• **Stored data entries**
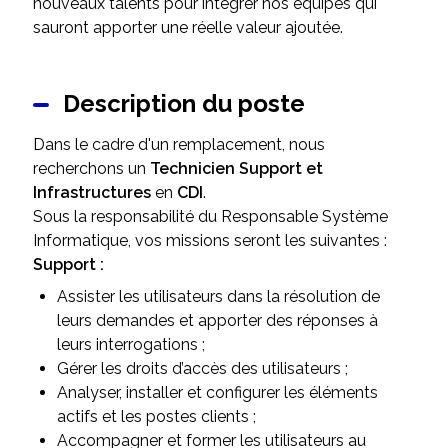
nouveaux talents pour intégrer nos équipes qui
sauront apporter une réelle valeur ajoutée.
Description du poste
Dans le cadre d'un remplacement, nous
recherchons un
Technicien Support et
Infrastructures
en
CDI
.
Sous la responsabilité du Responsable Système
Informatique, vos missions seront les suivantes :
Support :
Assister les utilisateurs dans la résolution de
leurs demandes et apporter des réponses à
leurs interrogations ;
Gérer les droits d’accès des utilisateurs ;
Analyser, installer et configurer les éléments
actifs et les postes clients ;
Accompagner et former les utilisateurs au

• **Directions for this task**
Within the entries above, find the string "utilisateurs" and return each line that holds it.

• **Result below**
Assister les utilisateurs dans la résolution de
Gérer les droits d’accès des utilisateurs ;
Accompagner et former les utilisateurs au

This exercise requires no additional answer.